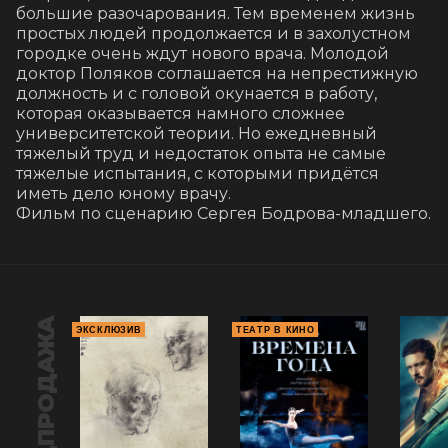
большие разочарования. Тем временем жизнь 
простых людей продолжается и в захолустном 
городке очень ждут нового врача. Молодой 
доктор Поляков соглашается на непрестижную 
должность и с головой окунается в работу, 
которая оказывается намного сложнее 
университетской теории. Но ежедневный 
тяжелый труд и недостаток опыта не самые 
тяжелые испытания, с которыми придётся 
иметь дело юному врачу.

Фильм по сценарию Сергея Бодрова-младшего.
ПРЕДПРОДАЖА
ЭКСКЛЮЗИВ
ТЕАТР В КИНО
==========
### What you should do
The result should be the material above, unchanged and free of pictures; please print it.

### Response
большие разочарования. Тем временем жизнь 
простых людей продолжается и в захолустном 
городке очень ждут нового врача. Молодой 
доктор Поляков соглашается на непрестижную 
должность и с головой окунается в работу, 
которая оказывается намного сложнее 
университетской теории. Но ежедневный 
тяжелый труд и недостаток опыта не самые 
тяжелые испытания, с которыми придётся 
иметь дело юному врачу.

Фильм по сценарию Сергея Бодрова-младшего.
ПРЕДПРОДАЖА
ЭКСКЛЮЗИВ
ТЕАТР В КИНО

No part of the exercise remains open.